Zhou Tie Hua, Li Dongsheng, Jian Zhiwei, Ding Wei, Wang Ling
Department of Computer Science and Technology, School of Computer Science, Northeast Electric Power University, Jilin 132013, China.
Key Laboratory of Computing Power Network and Information Security, Ministry of Education, Shandong Computer Science Center (National Supercomputer Center in Jinan), Qilu University of Technology (Shandong Academy of Sciences), Jinan 250000, China.
Sensors (Basel). 2025 Sep 6;25(17):5568. doi: 10.3390/s25175568.

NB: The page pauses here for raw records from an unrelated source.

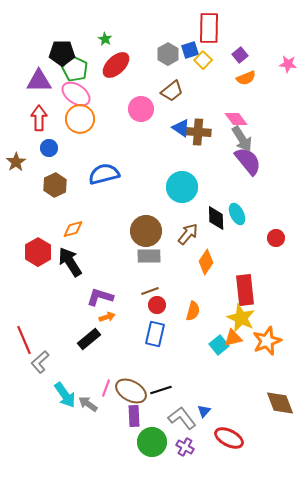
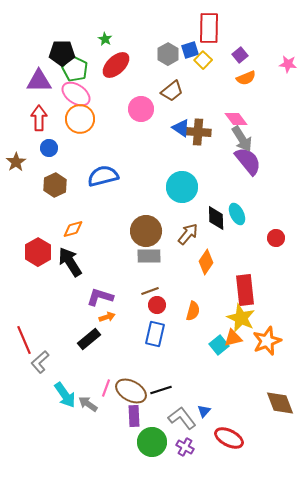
blue semicircle at (104, 174): moved 1 px left, 2 px down
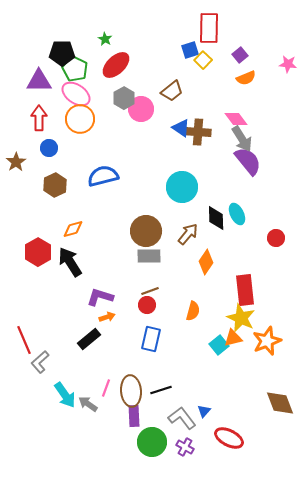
gray hexagon at (168, 54): moved 44 px left, 44 px down
red circle at (157, 305): moved 10 px left
blue rectangle at (155, 334): moved 4 px left, 5 px down
brown ellipse at (131, 391): rotated 56 degrees clockwise
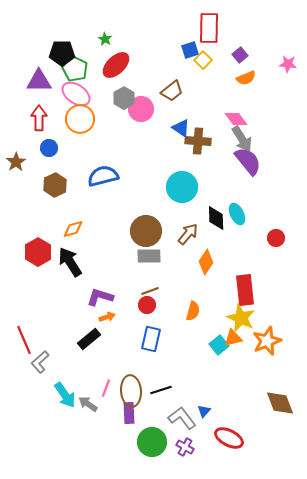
brown cross at (198, 132): moved 9 px down
purple rectangle at (134, 416): moved 5 px left, 3 px up
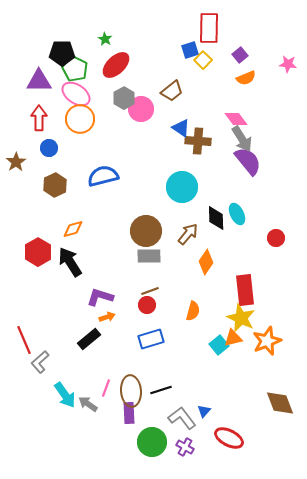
blue rectangle at (151, 339): rotated 60 degrees clockwise
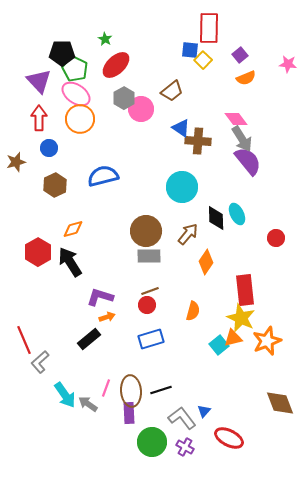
blue square at (190, 50): rotated 24 degrees clockwise
purple triangle at (39, 81): rotated 48 degrees clockwise
brown star at (16, 162): rotated 18 degrees clockwise
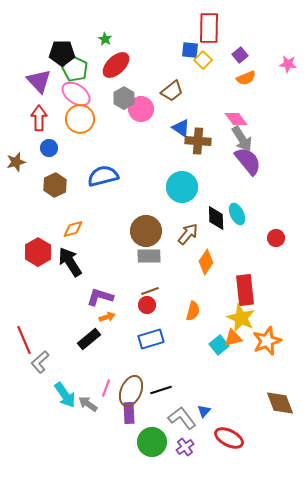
brown ellipse at (131, 391): rotated 28 degrees clockwise
purple cross at (185, 447): rotated 24 degrees clockwise
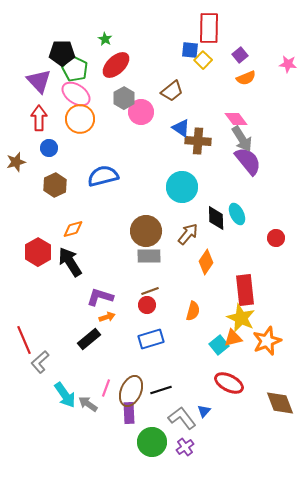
pink circle at (141, 109): moved 3 px down
red ellipse at (229, 438): moved 55 px up
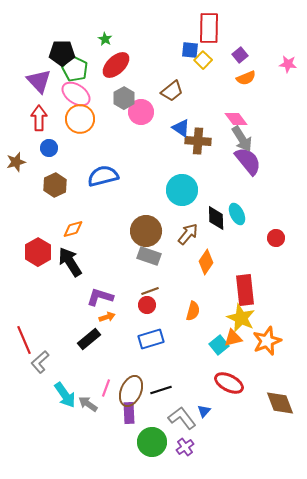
cyan circle at (182, 187): moved 3 px down
gray rectangle at (149, 256): rotated 20 degrees clockwise
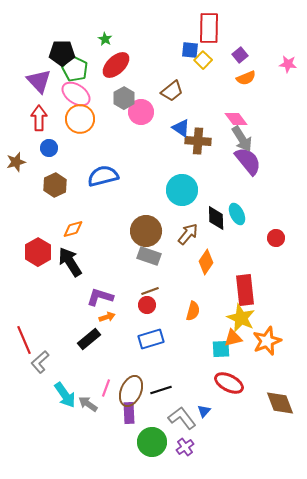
cyan square at (219, 345): moved 2 px right, 4 px down; rotated 36 degrees clockwise
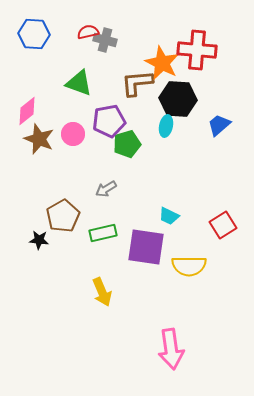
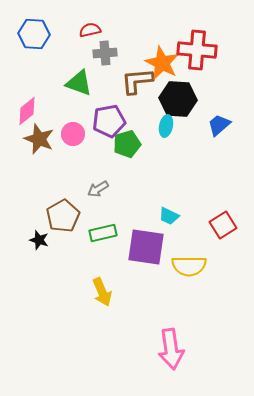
red semicircle: moved 2 px right, 2 px up
gray cross: moved 13 px down; rotated 20 degrees counterclockwise
brown L-shape: moved 2 px up
gray arrow: moved 8 px left
black star: rotated 12 degrees clockwise
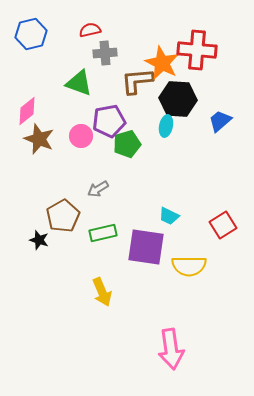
blue hexagon: moved 3 px left; rotated 16 degrees counterclockwise
blue trapezoid: moved 1 px right, 4 px up
pink circle: moved 8 px right, 2 px down
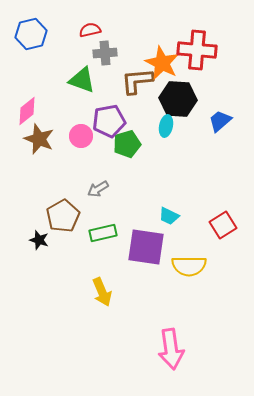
green triangle: moved 3 px right, 3 px up
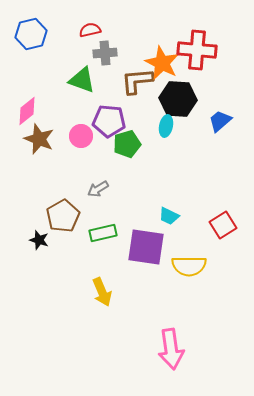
purple pentagon: rotated 16 degrees clockwise
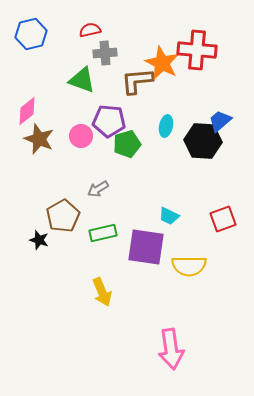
black hexagon: moved 25 px right, 42 px down
red square: moved 6 px up; rotated 12 degrees clockwise
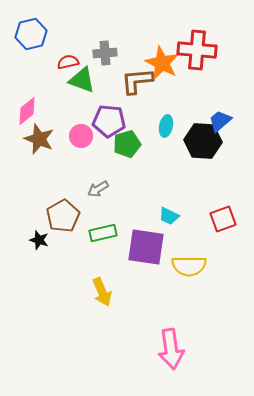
red semicircle: moved 22 px left, 32 px down
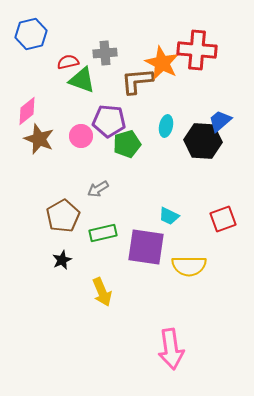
black star: moved 23 px right, 20 px down; rotated 30 degrees clockwise
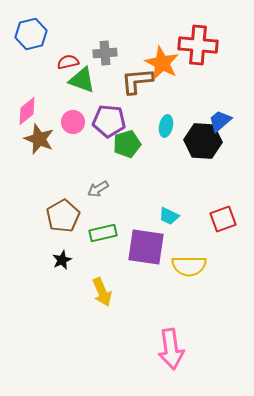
red cross: moved 1 px right, 5 px up
pink circle: moved 8 px left, 14 px up
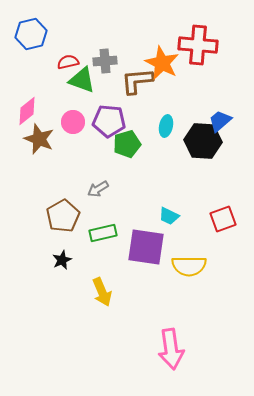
gray cross: moved 8 px down
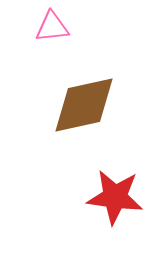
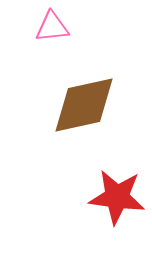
red star: moved 2 px right
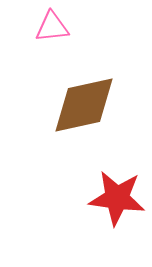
red star: moved 1 px down
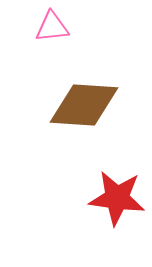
brown diamond: rotated 16 degrees clockwise
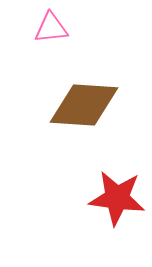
pink triangle: moved 1 px left, 1 px down
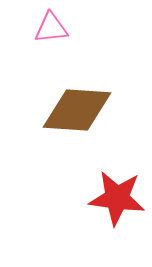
brown diamond: moved 7 px left, 5 px down
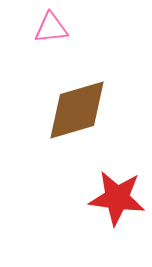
brown diamond: rotated 20 degrees counterclockwise
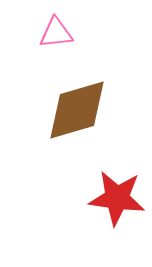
pink triangle: moved 5 px right, 5 px down
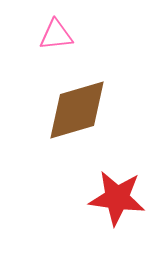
pink triangle: moved 2 px down
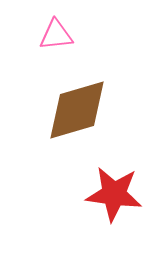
red star: moved 3 px left, 4 px up
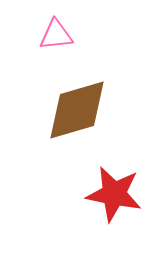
red star: rotated 4 degrees clockwise
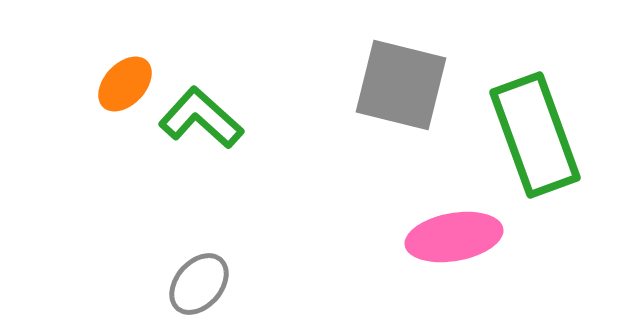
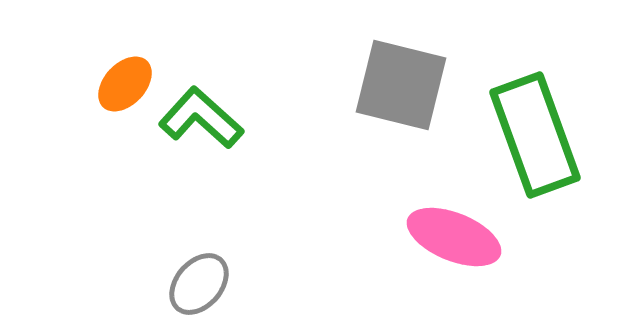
pink ellipse: rotated 32 degrees clockwise
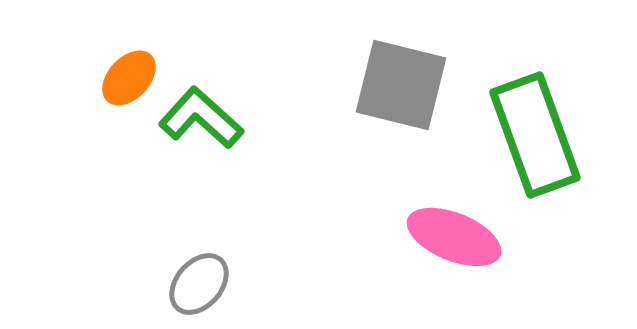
orange ellipse: moved 4 px right, 6 px up
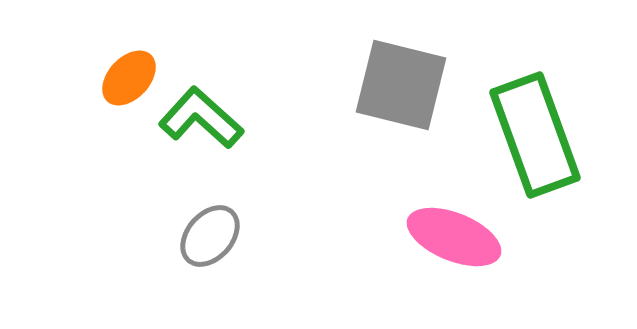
gray ellipse: moved 11 px right, 48 px up
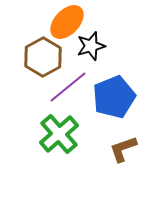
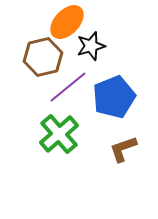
brown hexagon: rotated 15 degrees clockwise
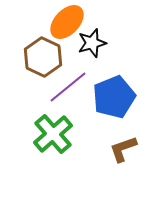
black star: moved 1 px right, 3 px up
brown hexagon: rotated 21 degrees counterclockwise
green cross: moved 6 px left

Amid the intensification of demographic aging, home robots based on intelligent technology have shown great application potential in assisting the daily life of the elderly. This paper proposes a multimodal human-robot interaction system that integrates EEG signal analysis and visual perception, aiming to realize the perception ability of home robots on the intentions and environment of the elderly. Firstly, a channel selection strategy is employed to identify the most discriminative electrode channels based on Motor Imagery (MI) EEG signals; then, the signal representation ability is improved by combining Filter Bank co-Spatial Patterns (FBCSP), wavelet packet decomposition and nonlinear features, and one-to-many Support Vector Regression (SVR) is used to achieve four-class classification. Secondly, the YOLO v8 model is applied for identifying objects within indoor scenes. Subsequently, object confidence and spatial distribution are extracted, and scene recognition is performed using a Machine Learning technique. Finally, the EEG classification results are combined with the scene recognition results to establish the scene-intention correspondence, so as to realize the recognition of the intention-driven task types of the elderly in different home scenes. Performance evaluation reveals that the proposed method attains a recognition accuracy of 83.4%, which indicates that this method has good classification accuracy and practical application value in multimodal perception and human-robot collaborative interaction, and provides technical support for the development of smarter and more personalized home assistance robots.
在人口老龄化加剧的背景下,基于智能技术的家用机器人在协助老年人日常生活方面展现出了巨大的应用潜力。本文提出了一种融合脑电信号分析与视觉感知的多模态人机交互系统,旨在实现家用机器人对老年人意图和环境的感知能力。首先,采用一种通道选择策略,基于运动想象(MI)脑电信号识别最具区分性的电极通道;然后,通过结合滤波器组共空间模式(FBCSP)、小波包分解和非线性特征来提高信号表征能力,并使用一对多支持向量回归(SVR)实现四类分类。其次,应用YOLO v8模型识别室内场景中的物体。随后,提取物体置信度和空间分布,并使用机器学习技术进行场景识别。最后,将脑电分类结果与场景识别结果相结合,建立场景 - 意图对应关系,从而实现对老年人在不同家庭场景中意图驱动任务类型的识别。性能评估表明,所提出的方法达到了83.4%的识别准确率,这表明该方法在多模态感知和人机协作交互方面具有良好的分类准确性和实际应用价值,并为开发更智能、更个性化的家庭辅助机器人提供了技术支持。